- _Task statement_
Given the records below, pull every line with the word "Terms" into the answer.

- _Dataset records_
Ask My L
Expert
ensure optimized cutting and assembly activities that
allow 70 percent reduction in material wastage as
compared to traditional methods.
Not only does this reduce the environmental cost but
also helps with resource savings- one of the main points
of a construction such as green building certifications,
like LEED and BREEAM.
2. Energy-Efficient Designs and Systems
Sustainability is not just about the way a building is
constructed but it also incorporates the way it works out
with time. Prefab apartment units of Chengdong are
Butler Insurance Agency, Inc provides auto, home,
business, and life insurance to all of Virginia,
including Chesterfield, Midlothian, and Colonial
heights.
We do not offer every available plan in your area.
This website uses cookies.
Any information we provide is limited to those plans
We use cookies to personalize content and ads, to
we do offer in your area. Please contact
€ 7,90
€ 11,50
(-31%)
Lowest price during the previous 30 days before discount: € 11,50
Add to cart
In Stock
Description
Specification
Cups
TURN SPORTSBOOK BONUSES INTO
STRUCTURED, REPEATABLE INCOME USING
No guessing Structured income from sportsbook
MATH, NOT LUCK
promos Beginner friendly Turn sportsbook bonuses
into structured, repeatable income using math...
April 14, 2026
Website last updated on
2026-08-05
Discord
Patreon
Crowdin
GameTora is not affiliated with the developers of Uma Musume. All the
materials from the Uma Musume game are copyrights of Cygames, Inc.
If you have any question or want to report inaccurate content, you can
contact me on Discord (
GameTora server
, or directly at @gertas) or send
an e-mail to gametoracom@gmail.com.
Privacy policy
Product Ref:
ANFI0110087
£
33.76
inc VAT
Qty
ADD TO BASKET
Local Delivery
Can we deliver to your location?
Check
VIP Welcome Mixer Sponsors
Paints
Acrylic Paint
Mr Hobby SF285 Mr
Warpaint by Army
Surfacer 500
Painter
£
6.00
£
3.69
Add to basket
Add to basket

==

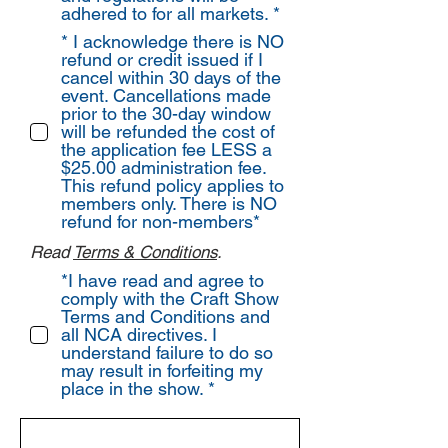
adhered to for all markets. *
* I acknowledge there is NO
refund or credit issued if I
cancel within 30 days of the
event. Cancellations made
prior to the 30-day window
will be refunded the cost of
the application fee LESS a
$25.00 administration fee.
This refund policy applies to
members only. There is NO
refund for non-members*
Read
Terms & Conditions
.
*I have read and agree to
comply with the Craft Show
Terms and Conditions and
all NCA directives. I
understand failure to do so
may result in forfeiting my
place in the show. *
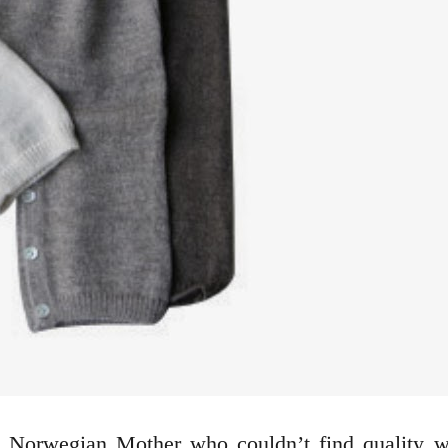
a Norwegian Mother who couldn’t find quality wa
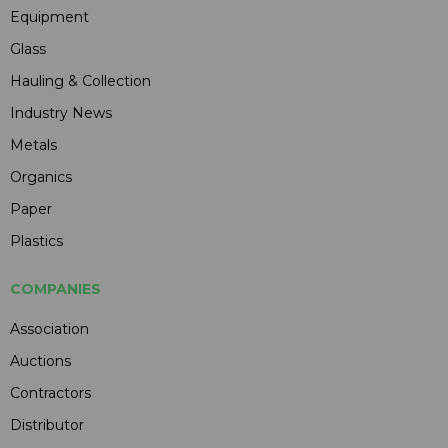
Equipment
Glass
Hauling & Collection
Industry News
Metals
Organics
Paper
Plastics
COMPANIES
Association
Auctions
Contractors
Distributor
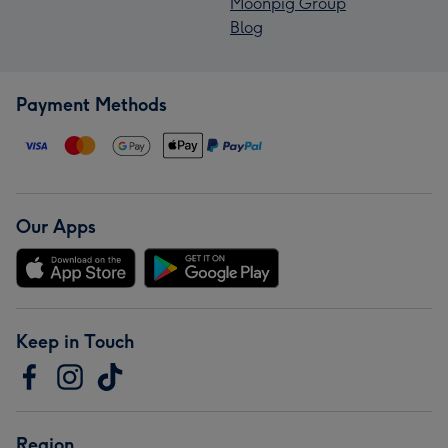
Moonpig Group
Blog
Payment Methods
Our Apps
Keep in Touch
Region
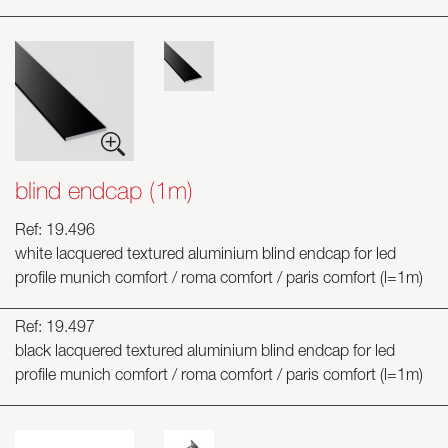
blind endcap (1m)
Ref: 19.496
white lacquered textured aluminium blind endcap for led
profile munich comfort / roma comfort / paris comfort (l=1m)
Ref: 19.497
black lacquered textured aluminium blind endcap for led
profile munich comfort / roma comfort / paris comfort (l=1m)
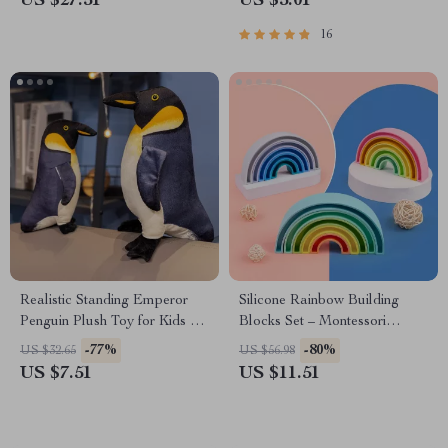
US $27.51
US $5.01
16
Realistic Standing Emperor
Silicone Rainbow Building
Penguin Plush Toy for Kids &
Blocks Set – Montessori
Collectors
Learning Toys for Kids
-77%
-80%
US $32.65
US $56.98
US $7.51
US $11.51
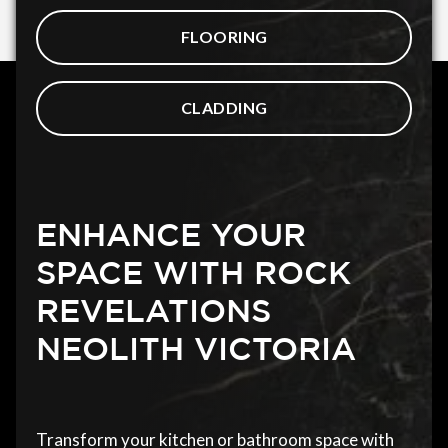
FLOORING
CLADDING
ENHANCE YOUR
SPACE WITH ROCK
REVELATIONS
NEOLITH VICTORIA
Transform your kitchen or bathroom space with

- _Exercise response_
Terms & Conditions
Terms and Conditions and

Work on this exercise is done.